# Potential Red Flags when looking for a tai chi or qi qong class



## HammockRider (Aug 26, 2010)

Hello,
  I'm new to the forum and so I have a pretty basic question. I'm thinking of taking a class in tai chi for health reasons. The classes I've seen also include qi qong. I've read a little bit about these things but I have no practial experience in the matter. I have read threads on what to look for in a martial arts school but I was wondering if there is anything else I should be looking for when finding a class or school specifically for health reasons. I'd also like to know whta red flags might make you run for the hills. I have my doctor's approval for this, but I'm not sure how much he knows about tai chi or qui qong.

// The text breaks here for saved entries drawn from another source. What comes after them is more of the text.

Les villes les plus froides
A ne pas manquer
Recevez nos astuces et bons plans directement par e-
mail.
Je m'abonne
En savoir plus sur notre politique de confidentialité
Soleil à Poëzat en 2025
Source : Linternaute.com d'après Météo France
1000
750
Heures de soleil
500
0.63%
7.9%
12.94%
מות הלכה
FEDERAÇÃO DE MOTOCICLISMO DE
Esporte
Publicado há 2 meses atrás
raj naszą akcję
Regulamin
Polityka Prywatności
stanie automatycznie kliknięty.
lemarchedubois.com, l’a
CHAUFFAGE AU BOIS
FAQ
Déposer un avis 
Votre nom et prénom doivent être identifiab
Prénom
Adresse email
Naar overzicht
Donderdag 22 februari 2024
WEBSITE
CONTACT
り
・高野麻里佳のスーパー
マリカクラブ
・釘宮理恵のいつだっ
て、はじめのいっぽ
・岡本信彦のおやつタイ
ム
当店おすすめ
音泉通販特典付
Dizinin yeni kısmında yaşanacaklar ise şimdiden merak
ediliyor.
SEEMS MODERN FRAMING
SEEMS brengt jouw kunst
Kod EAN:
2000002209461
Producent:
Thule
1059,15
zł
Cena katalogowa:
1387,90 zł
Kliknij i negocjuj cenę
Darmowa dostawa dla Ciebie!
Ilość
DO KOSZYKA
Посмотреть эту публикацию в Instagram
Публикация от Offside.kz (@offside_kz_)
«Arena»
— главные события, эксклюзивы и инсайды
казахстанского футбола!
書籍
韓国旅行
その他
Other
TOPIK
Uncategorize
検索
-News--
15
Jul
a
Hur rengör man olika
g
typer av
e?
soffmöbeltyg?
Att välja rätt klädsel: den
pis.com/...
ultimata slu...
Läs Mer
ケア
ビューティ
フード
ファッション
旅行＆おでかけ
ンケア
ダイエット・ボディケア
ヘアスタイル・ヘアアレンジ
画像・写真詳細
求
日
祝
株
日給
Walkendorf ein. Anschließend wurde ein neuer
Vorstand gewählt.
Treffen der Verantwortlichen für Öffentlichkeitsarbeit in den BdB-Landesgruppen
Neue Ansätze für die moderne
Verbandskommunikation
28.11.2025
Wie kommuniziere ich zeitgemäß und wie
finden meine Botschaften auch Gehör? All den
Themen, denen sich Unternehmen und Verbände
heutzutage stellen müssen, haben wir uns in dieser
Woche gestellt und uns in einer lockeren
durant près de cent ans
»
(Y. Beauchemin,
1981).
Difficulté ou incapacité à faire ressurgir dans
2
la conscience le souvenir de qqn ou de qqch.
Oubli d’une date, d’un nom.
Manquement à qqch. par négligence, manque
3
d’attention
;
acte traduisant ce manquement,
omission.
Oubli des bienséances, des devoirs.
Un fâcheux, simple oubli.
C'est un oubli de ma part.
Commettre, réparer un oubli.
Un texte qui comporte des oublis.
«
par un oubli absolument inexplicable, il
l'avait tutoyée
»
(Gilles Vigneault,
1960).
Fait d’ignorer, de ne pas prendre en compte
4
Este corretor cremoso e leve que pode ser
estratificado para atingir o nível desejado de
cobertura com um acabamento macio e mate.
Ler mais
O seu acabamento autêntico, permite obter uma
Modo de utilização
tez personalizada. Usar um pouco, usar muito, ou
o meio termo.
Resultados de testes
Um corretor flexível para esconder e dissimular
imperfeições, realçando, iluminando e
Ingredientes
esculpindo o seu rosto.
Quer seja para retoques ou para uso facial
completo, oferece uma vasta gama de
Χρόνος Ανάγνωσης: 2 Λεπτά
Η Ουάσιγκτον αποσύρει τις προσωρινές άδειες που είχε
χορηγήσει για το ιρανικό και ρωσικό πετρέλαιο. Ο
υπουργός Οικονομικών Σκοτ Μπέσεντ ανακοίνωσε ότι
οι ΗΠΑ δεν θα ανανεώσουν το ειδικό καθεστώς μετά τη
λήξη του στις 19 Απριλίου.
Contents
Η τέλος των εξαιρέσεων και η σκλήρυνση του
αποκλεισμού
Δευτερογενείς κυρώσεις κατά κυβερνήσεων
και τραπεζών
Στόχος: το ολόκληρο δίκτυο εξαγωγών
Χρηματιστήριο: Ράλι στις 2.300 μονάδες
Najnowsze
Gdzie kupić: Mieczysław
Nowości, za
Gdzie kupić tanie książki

  The class I like the best is taught by someone who has studied it, as well as kung-fu, for about 25 years. He's getting a Masters in Chinese medicine right now and told me that I don't need to do anything in his class without talking to my doctor about it first if I have any doubts anout it. He even offered to talk to my doctor over the phone if the doc had any questions. He also seemed pretty familiar with the problems people with diabetes and high blood pressure, both of which I have, experience. I take this as a sign the teacher is legit.


----------



## East Winds (Aug 26, 2010)

Hi HR,

This guy appears pretty sound. Avoid the ones who talk about mystical forces and magical mumbo jumbo. (Also avoid the Taoist Tai Chi Society). 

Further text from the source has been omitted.